Package datetime

  • This package has several modules which can be imported to analyze time data.

  • datetime module
import datetime as dt
date = dt.datetime(2022,1,25,15,53,43) # datetime object allows specification of datetime in the following order - Year, month, Date, Hours, Minutes, seconds
print(date)
print(dt.datetime.today())

will print out:

2022-01-25 15:53:43
2022-01-25 16:32:27.002518

  • Datetime can be parsed from a string by using .strptime() method
dt_string = "2022-01-22 1:00:01"
dt_format = "%Y-%m-%d %H:%M:%S"
print(dt.datetime.strptime(dt_string,dt_format))

Prints out the date: 2022-01-22 01:00:01. From a datetime object, extracting specific information is possible using print(date.strftime("The person was seen on %Y/%m/%d at %H hours, %M minutes on the street of D.C.")) to print “The person was seen on 2022/01/25 at 15 hours, 53 minutes on the street of D.C.”

Note: %Y = year, %m = month, %d = day, %H = hours, %M = minutes, %S = seconds


  • timedelta module
import datetime as dt
time_diff = dt.timedelta(hours = 10)
date_new = date + time_diff
print(date_new)

Prints out 2022-01-26 01:53:43, which is 10 hours ahead of the original date.

- Using `total_seconds()` method on a timedelta object give total seconds elapsed between the two datetime objects compared in the timedelta object.
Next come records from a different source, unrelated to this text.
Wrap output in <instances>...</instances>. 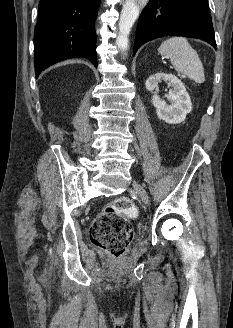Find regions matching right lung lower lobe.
<instances>
[{"instance_id": "obj_1", "label": "right lung lower lobe", "mask_w": 233, "mask_h": 328, "mask_svg": "<svg viewBox=\"0 0 233 328\" xmlns=\"http://www.w3.org/2000/svg\"><path fill=\"white\" fill-rule=\"evenodd\" d=\"M100 0H41L34 35L36 78L47 67L84 57L97 67L96 32Z\"/></svg>"}]
</instances>
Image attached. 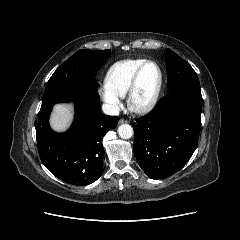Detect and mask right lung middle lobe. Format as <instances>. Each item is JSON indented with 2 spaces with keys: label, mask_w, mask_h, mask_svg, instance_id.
Wrapping results in <instances>:
<instances>
[{
  "label": "right lung middle lobe",
  "mask_w": 240,
  "mask_h": 240,
  "mask_svg": "<svg viewBox=\"0 0 240 240\" xmlns=\"http://www.w3.org/2000/svg\"><path fill=\"white\" fill-rule=\"evenodd\" d=\"M110 55V50H79L66 60L49 79L42 102L56 96L96 94L94 78Z\"/></svg>",
  "instance_id": "dd1d6c3e"
}]
</instances>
For example, `time_diff.total_seconds()` will give 36000 seconds (10 hours * 60 * 60)

  • timezone module
import datetime as dt
ET = dt.timezone(dt.timedelta(hours=-5)) # Eastern standard time, timezone object
#adding timezone to date info
dt_with_tz = date.astimezone(ET)
print(dt_with_tz)

prints out: 2022-01-25 15:53:43-05:00. Now, timezone can be replaced using .replace(tzinfo="new_time_zone") method applied on the datetime object. UTC timezone can be accessed using dt.timezone.utc attribute.

  • Timezone database in the package dateutil and module tz
from dateutil import tz
timezone_object_et = tz.gettz('America/New York')
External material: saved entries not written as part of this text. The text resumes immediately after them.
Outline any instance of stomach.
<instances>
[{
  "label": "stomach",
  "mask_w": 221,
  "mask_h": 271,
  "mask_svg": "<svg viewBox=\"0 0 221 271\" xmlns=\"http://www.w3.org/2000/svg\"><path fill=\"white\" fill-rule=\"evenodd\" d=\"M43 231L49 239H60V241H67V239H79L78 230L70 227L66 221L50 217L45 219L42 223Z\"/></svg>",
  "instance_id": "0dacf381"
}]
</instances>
which creates a timezone object for Eastern time for ‘America/New York’. Then this timezone object can be applied to a datetime object using tzinfo = "timezone_object_et" attribute.
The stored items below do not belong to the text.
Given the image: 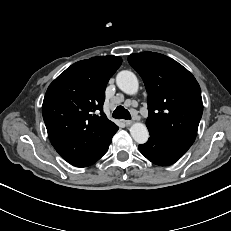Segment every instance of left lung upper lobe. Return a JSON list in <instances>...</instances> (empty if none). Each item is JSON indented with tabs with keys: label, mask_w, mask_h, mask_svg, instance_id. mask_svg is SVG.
Instances as JSON below:
<instances>
[{
	"label": "left lung upper lobe",
	"mask_w": 231,
	"mask_h": 231,
	"mask_svg": "<svg viewBox=\"0 0 231 231\" xmlns=\"http://www.w3.org/2000/svg\"><path fill=\"white\" fill-rule=\"evenodd\" d=\"M128 61L148 92V130L190 148L203 112L194 76L175 60L155 52L131 54Z\"/></svg>",
	"instance_id": "5c2ea615"
}]
</instances>
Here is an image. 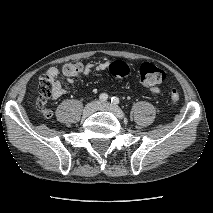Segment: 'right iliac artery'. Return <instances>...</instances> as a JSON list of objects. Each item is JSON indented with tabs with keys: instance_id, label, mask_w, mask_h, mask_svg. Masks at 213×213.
I'll use <instances>...</instances> for the list:
<instances>
[{
	"instance_id": "obj_1",
	"label": "right iliac artery",
	"mask_w": 213,
	"mask_h": 213,
	"mask_svg": "<svg viewBox=\"0 0 213 213\" xmlns=\"http://www.w3.org/2000/svg\"><path fill=\"white\" fill-rule=\"evenodd\" d=\"M107 99H108V95H107L106 93L100 94L99 100H100L101 102H105Z\"/></svg>"
}]
</instances>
- Timezone set using the `tz` module will account for Daylight time changes

Handling datetime with pandas

  • Pandas can import datetime using parse_dates = ["start time","end time"] in the pd.read_csv() function where pandas tries to be smart to parse the format
  • To specify the format, each column can be read first as string and then converted to datetime object using pd.to_datetime(dataframe["start time"],format = "%Y-%m-%d, %H:%M:%S") function
  • All other functions can be performed in pandas using the same methods as used in timedelta, datetime, and timezone object, but pandas require the use of .dt. before a method (You can think of this as if pandas imports the datetime package as dt).
  • Pandas also offers the ability to resample based on Month (M), Date(D) etc. on a particular columns, perform analysis and plot the data, all in one line. For example, dataframe.resample("M",on="start time").size().plot(ylim=[0 15]) will pick months from the start time column, get the size (in this case total number of values for each month on the “start time” column), and plot it as a line plot!
  • It is also possible to use groupby function
  • Use .dt.tz_localize("America/New_York") to set timezone, and .dt.tz_convert("Europe/London") to convert the time zone.